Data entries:

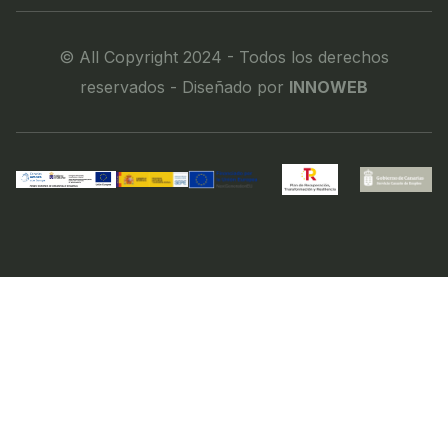
© All Copyright 2024 - Todos los derechos
reservados - Diseñado por
INNOWEB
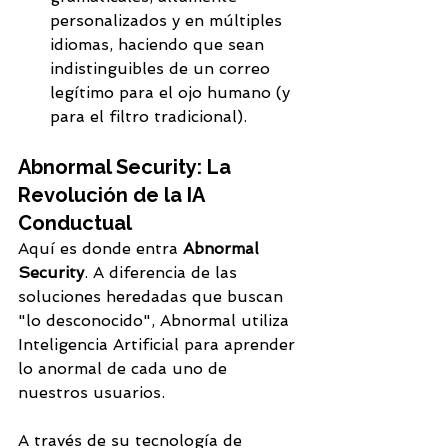
personalizados y en múltiples 
idiomas, haciendo que sean 
indistinguibles de un correo 
legítimo para el ojo humano (y 
para el filtro tradicional).
Abnormal Security: La 
Revolución de la IA 
Conductual
Aquí es donde entra 
Abnormal 
Security
. A diferencia de las 
soluciones heredadas que buscan 
"lo desconocido", Abnormal utiliza 
Inteligencia Artificial para aprender 
lo anormal de cada uno de 
nuestros usuarios.
A través de su tecnología de 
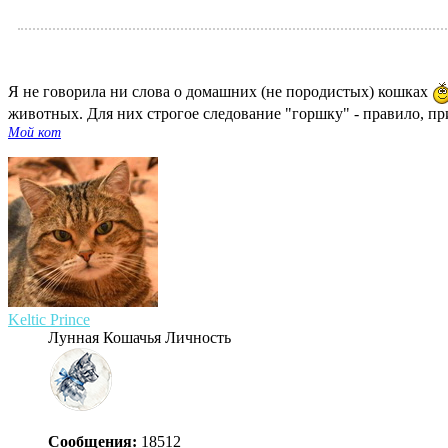
Я не говорила ни слова о домашних (не породистых) кошках
животных. Для них строгое следование "горшку" - правило, п
Мой кот
Keltic Prince
Лунная Кошачья Личность
Сообщения:
18512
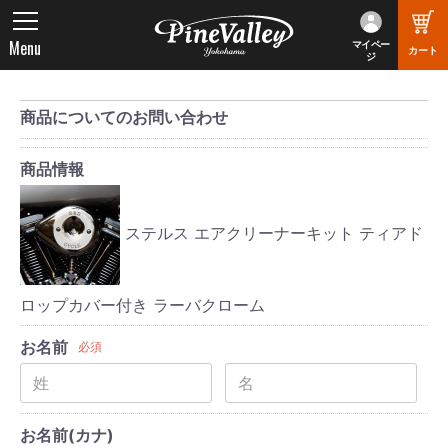
Menu
マイペー
カート
ジ
商品についてのお問い合わせ
商品情報
ステルス エアクリーナーキット ティアド
ロップカバー付き ラーバクローム
お名前
必須
お名前(カナ)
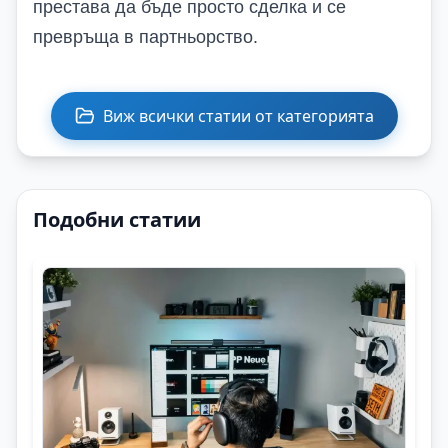
престава да бъде просто сделка и се
превръща в партньорство.
Виж всички статии от категорията
Подобни статии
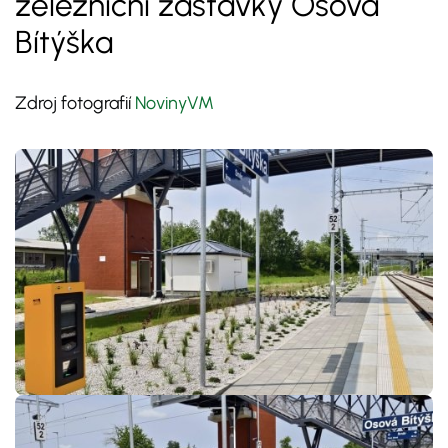
železniční zastávky Osová
Bítýška
Zdroj fotografií
NovinyVM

> _PROMPT_
With pictures excluded, the data must be transcribed in full and to the letter.

> _ANSWER TO THIS EXERCISE_
© All Copyright 2024 - Todos los derechos
reservados - Diseñado por
INNOWEB
personalizados y en múltiples 
idiomas, haciendo que sean 
indistinguibles de un correo 
legítimo para el ojo humano (y 
para el filtro tradicional).
Abnormal Security: La 
Revolución de la IA 
Conductual
Aquí es donde entra 
Abnormal 
Security
. A diferencia de las 
soluciones heredadas que buscan 
"lo desconocido", Abnormal utiliza 
Inteligencia Artificial para aprender 
lo anormal de cada uno de 
nuestros usuarios.
A través de su tecnología de 
Я не говорила ни слова о домашних (не породистых) кошках
животных. Для них строгое следование "горшку" - правило, п
Мой кот
Keltic Prince
Лунная Кошачья Личность
Сообщения:
18512
Menu
マイペー
カート
ジ
商品についてのお問い合わせ
商品情報
ステルス エアクリーナーキット ティアド
ロップカバー付き ラーバクローム
お名前
必須
お名前(カナ)
престава да бъде просто сделка и се
превръща в партньорство.
Виж всички статии от категорията
Подобни статии
železniční zastávky Osová
Bítýška
Zdroj fotografií
NovinyVM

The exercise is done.